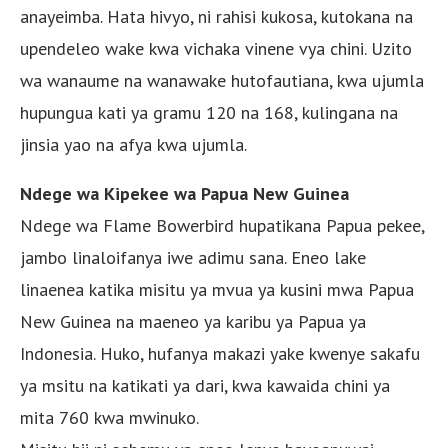
anayeimba. Hata hivyo, ni rahisi kukosa, kutokana na
upendeleo wake kwa vichaka vinene vya chini. Uzito
wa wanaume na wanawake hutofautiana, kwa ujumla
hupungua kati ya gramu 120 na 168, kulingana na
jinsia yao na afya kwa ujumla.
Ndege wa Kipekee wa Papua New Guinea
Ndege wa Flame Bowerbird hupatikana Papua pekee,
jambo linaloifanya iwe adimu sana. Eneo lake
linaenea katika misitu ya mvua ya kusini mwa Papua
New Guinea na maeneo ya karibu ya Papua ya
Indonesia. Huko, hufanya makazi yake kwenye sakafu
ya msitu na katikati ya dari, kwa kawaida chini ya
mita 760 kwa mwinuko.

------------------------------------------------

> What is needed: Exactly what appears in the records above must be returned, apart from the pictures.

> Answer section:
anayeimba. Hata hivyo, ni rahisi kukosa, kutokana na
upendeleo wake kwa vichaka vinene vya chini. Uzito
wa wanaume na wanawake hutofautiana, kwa ujumla
hupungua kati ya gramu 120 na 168, kulingana na
jinsia yao na afya kwa ujumla.
Ndege wa Kipekee wa Papua New Guinea
Ndege wa Flame Bowerbird hupatikana Papua pekee,
jambo linaloifanya iwe adimu sana. Eneo lake
linaenea katika misitu ya mvua ya kusini mwa Papua
New Guinea na maeneo ya karibu ya Papua ya
Indonesia. Huko, hufanya makazi yake kwenye sakafu
ya msitu na katikati ya dari, kwa kawaida chini ya
mita 760 kwa mwinuko.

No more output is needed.